Go over the lines below, and when one contains the word "oprettelsesintentionerne", copy it.

Source records
********

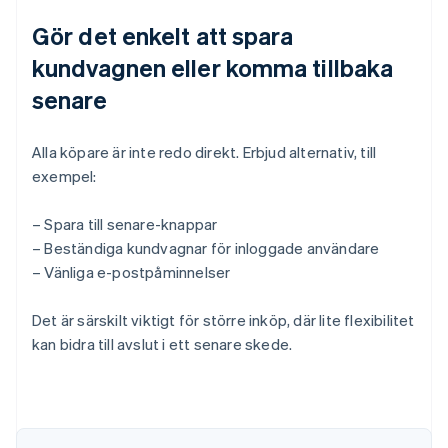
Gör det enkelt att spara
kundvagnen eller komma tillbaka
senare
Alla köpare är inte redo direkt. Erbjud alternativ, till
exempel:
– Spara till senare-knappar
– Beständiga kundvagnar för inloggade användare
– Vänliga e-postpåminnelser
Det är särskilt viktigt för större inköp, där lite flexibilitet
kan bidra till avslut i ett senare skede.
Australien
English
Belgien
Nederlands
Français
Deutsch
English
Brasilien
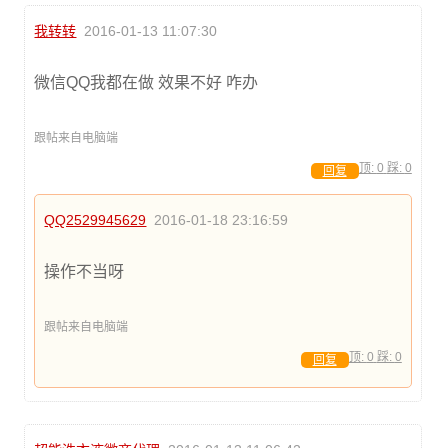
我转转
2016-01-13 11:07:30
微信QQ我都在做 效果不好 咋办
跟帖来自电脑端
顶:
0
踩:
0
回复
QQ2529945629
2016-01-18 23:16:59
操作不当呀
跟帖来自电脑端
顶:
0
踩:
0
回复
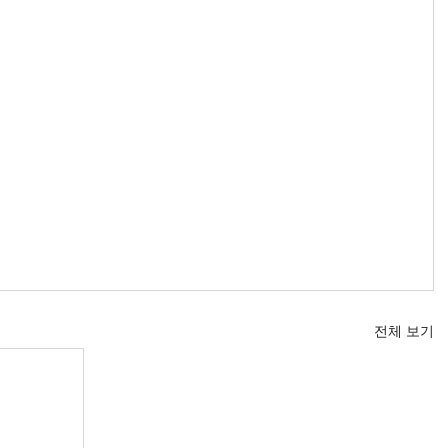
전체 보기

********

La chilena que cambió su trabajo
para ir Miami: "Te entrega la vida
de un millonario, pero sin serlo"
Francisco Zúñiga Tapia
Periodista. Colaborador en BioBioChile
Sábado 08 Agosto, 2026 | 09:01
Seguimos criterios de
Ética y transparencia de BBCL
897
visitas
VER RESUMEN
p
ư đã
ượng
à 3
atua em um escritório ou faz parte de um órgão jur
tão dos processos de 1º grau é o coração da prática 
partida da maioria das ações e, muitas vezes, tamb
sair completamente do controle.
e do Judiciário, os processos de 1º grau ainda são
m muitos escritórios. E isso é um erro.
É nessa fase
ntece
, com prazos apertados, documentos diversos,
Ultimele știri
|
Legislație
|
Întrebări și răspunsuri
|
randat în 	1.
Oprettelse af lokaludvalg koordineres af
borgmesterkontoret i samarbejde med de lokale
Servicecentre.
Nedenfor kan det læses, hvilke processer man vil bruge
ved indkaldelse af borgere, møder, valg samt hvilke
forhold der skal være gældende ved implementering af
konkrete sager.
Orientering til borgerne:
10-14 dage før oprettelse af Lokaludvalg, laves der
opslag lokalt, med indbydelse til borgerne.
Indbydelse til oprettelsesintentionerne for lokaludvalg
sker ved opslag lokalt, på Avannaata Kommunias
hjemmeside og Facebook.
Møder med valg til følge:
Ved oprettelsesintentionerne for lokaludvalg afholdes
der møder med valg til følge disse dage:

********

THE COMPLETED TASK:
Indbydelse til oprettelsesintentionerne for lokaludvalg
Ved oprettelsesintentionerne for lokaludvalg afholdes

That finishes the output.